By the way, they will be retained up to 60 days then after which will be automatically deleted. Although they noted that they are still evaluating about it.

It is a pity that openai does not have a programmatic way of listing threads. I had to devise a whole new way of using assistants to list threads of specific types. The demo is from within the betaassi framework; as I need it to do streaming with the Assistant API.

SPOILER ALERT: This way of enablement is fairly limiting. YMMV. But someone might find it helpful. Also the streaming is with Assistant API; but under the hoofd it makes use of chat completion. This streaming is NOT part of the framework. Just core components are.

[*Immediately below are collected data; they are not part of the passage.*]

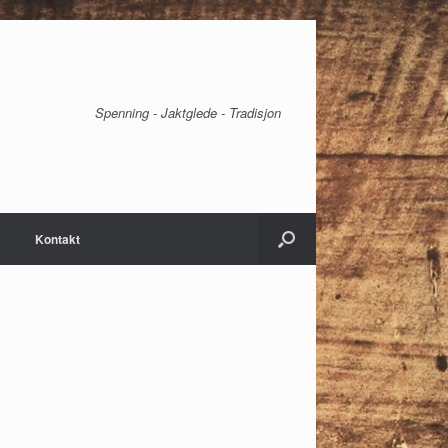
Spenning - Jaktglede - Tradisjon
Kontakt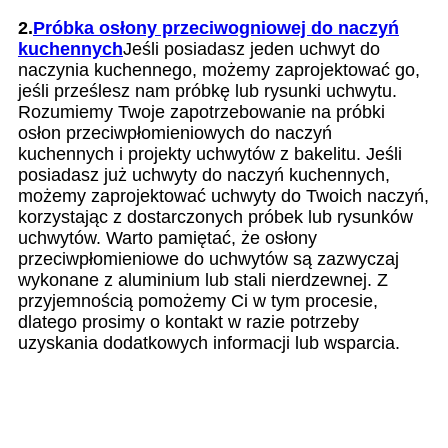
2.
Próbka osłony przeciwogniowej do naczyń
kuchennych
Jeśli posiadasz jeden uchwyt do
naczynia kuchennego, możemy zaprojektować go,
jeśli prześlesz nam próbkę lub rysunki uchwytu.
Rozumiemy Twoje zapotrzebowanie na próbki
osłon przeciwpłomieniowych do naczyń
kuchennych i projekty uchwytów z bakelitu. Jeśli
posiadasz już uchwyty do naczyń kuchennych,
możemy zaprojektować uchwyty do Twoich naczyń,
korzystając z dostarczonych próbek lub rysunków
uchwytów. Warto pamiętać, że osłony
przeciwpłomieniowe do uchwytów są zazwyczaj
wykonane z aluminium lub stali nierdzewnej. Z
przyjemnością pomożemy Ci w tym procesie,
dlatego prosimy o kontakt w razie potrzeby
uzyskania dodatkowych informacji lub wsparcia.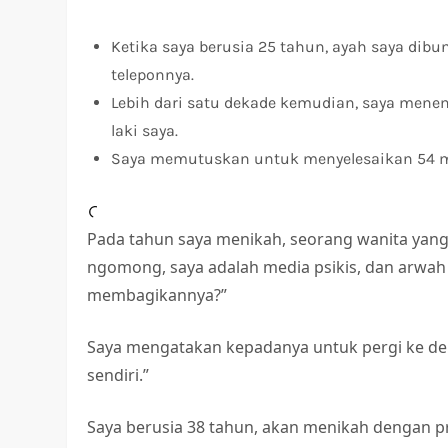
Ketika saya berusia 25 tahun, ayah saya di
teleponnya.
Lebih dari satu dekade kemudian, saya menem
laki saya.
Saya memutuskan untuk menyelesaikan 54 m
Pada tahun saya menikah, seorang wanita yang
ngomong, saya adalah media psikis, dan arwa
membagikannya?”
Saya mengatakan kepadanya untuk pergi ke de
sendiri.”
Saya berusia 38 tahun, akan menikah dengan pr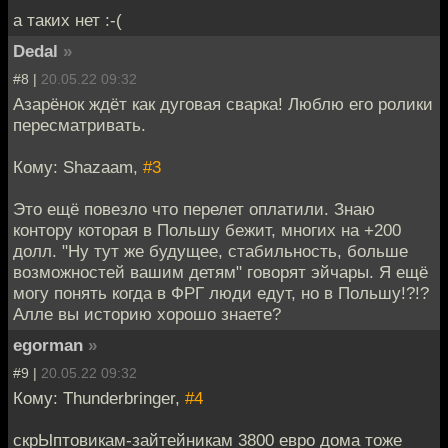
а таких нет :-(
Dedal
»
#8 |
20.05.22 09:32
Азарёнок ждёт как дуговая сварка! Люблю его ролики
пересматривать.
Кому: Shazaam,
#3
Это ещё повезло что перелет оплатили. Знаю
контору которая в Польшу бежит, многих на +200
долл. "Ну тут же будущее, стабильность, больше
возможностей вашим детям" говорят эйчары. Я ещё
могу понять когда в ФРГ люди едут, но в Польшу!?!?
Алле вы историю хорошо знаете?
egorman
»
#9 |
20.05.22 09:32
Кому: Thunderbringer,
#4
скрЫптовикам-зайтейникам 3800 евро дома тоже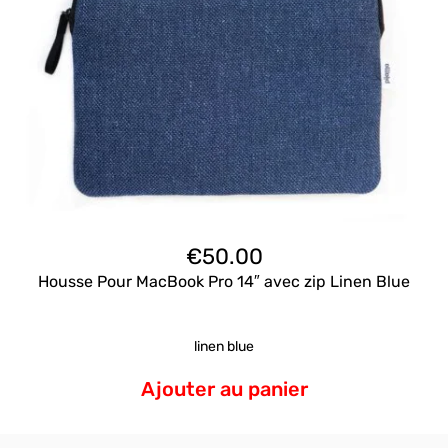
€
50.00
Housse Pour MacBook Pro 14″ avec zip Linen Blue
linen blue
Ajouter au panier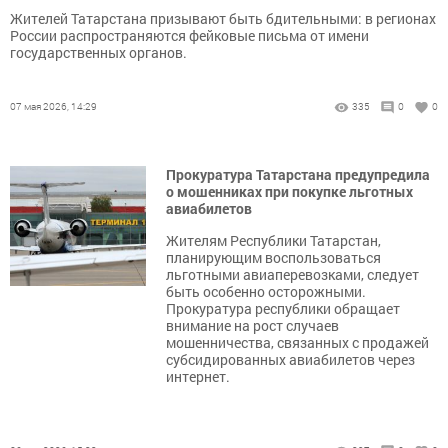
Жителей Татарстана призывают быть бдительными: в регионах
России распространяются фейковые письма от имени
государственных органов.
07 мая 2026, 14:29
335
0
0
Прокуратура Татарстана предупредила
о мошенниках при покупке льготных
авиабилетов
Жителям Республики Татарстан,
планирующим воспользоваться
льготными авиаперевозками, следует
быть особенно осторожными.
Прокуратура республики обращает
внимание на рост случаев
мошенничества, связанных с продажей
субсидированных авиабилетов через
интернет.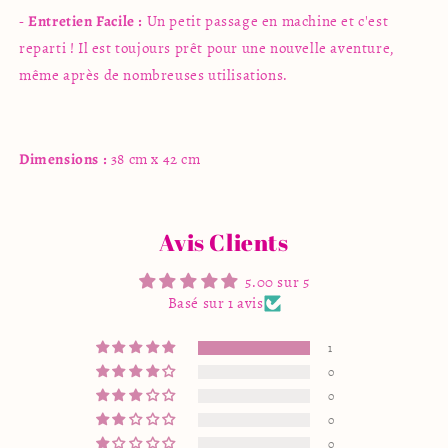
-
Entretien Facile :
Un petit passage en machine et c'est
reparti ! Il est toujours prêt pour une nouvelle aventure,
même après de nombreuses utilisations.
Dimensions :
38 cm x 42 cm
Avis Clients
5.00 sur 5
Basé sur 1 avis
1
0
0
0
0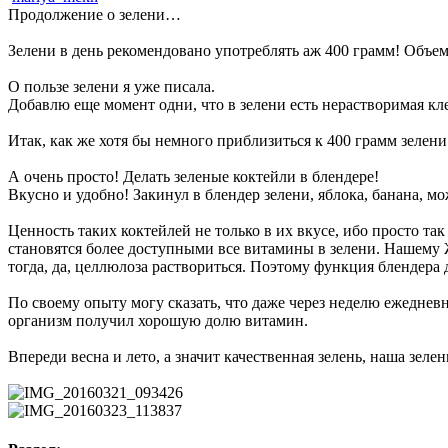
Продолжение о зелени…
Зелени в день рекомендовано употреблять аж 400 грамм! Объем
О пользе зелени я уже писала.
Добавлю еще момент одни, что в зелени есть нерастворимая кл
Итак, как же хотя бы немного приблизиться к 400 грамм зелени 
А очень просто! Делать зеленые коктейли в блендере!
Вкусно и удобно! Закинул в блендер зелени, яблока, банана, м
Ценность таких коктейлей не только в их вкусе, ибо просто та
становятся более доступными все витамины в зелени. Нашему 
тогда, да, целлюлоза раствориться. Поэтому функция блендера д
По своему опыту могу сказать, что даже через неделю ежеднев
организм получил хорошую долю витамин.
Впереди весна и лето, а значит качественная зелень, наша зел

Python 3.10.12 (main, Jun 11 2023, 05:26:28) [GCC 11.4.0] on linux
Type "help", "copyright", "credits" or "license" for more information.
>>> from openai_session_handler.models.threads.multithread_basethread import MultiThreadBaseThread
>>> MultiThreadBaseThread.list()
>>> MultiThreadBaseThread.create()
MultiThreadBaseThread(id='thread_Ayzpqw7gaGCWaDrN83YPspUm', object='thread', created_at=1708489530, metadata={'pub_thread': 'thread_qq96g4sDYSV71L34PSL483bq', 'thread_type': 'MultiThreadBaseThread'}, thread_type='MultiThreadBaseThread', pub_thread='thread_qq96g4sDYSV71L34PSL483bq')
>>> MultiThreadBaseThread.list()
>>> MultiThreadBaseThread.create()
MultiThreadBaseThread(id='thread_AMvRbkpR9L1LqFuv0YGwwgiT', object='thread', created_at=1708489570, metadata={'pub_thread': 'thread_6TD04iWFtIYpc8H4bK1jYbkb', 'thread_type': 'MultiThreadBaseThread'}, thread_type='MultiThreadBaseThread', pub_thread='thread_6TD04iWFtIYpc8H4bK1jYbkb')
>>> MultiThreadBaseThread.list()
[Thread(thread_id='thread_Ayzpqw7gaGCWaDrN83YPspUm'), Thread(thread_id='thread_AMvRbkpR9L1LqFuv0YGwwgiT')]
>>> MultiThreadBaseThread.delete('thread_Ayzpqw7gaGCWaDrN83YPspUm')
ThreadDeleted(id='thread_Ayzpqw7gaGCWaDrN83YPspUm', deleted=True, object='thread.deleted')
>>> MultiThreadBaseThread.list()
>>> MultiThreadBaseThread.delete('thread_AMvRbkpR9L1LqFuv0YGwwgiT')
ThreadDeleted(id='thread_AMvRbkpR9L1LqFuv0YGwwgiT', deleted=True, object='thread.deleted')
>>> MultiThreadBaseThread.list()

For the interested, here the github link (GitHub - icdev2dev/betaassi: "betaassi: An innovative Python package for seamless integration and management of OpenAI sessions, designed to enhance developer experience with asynchronous server support and extendable classes).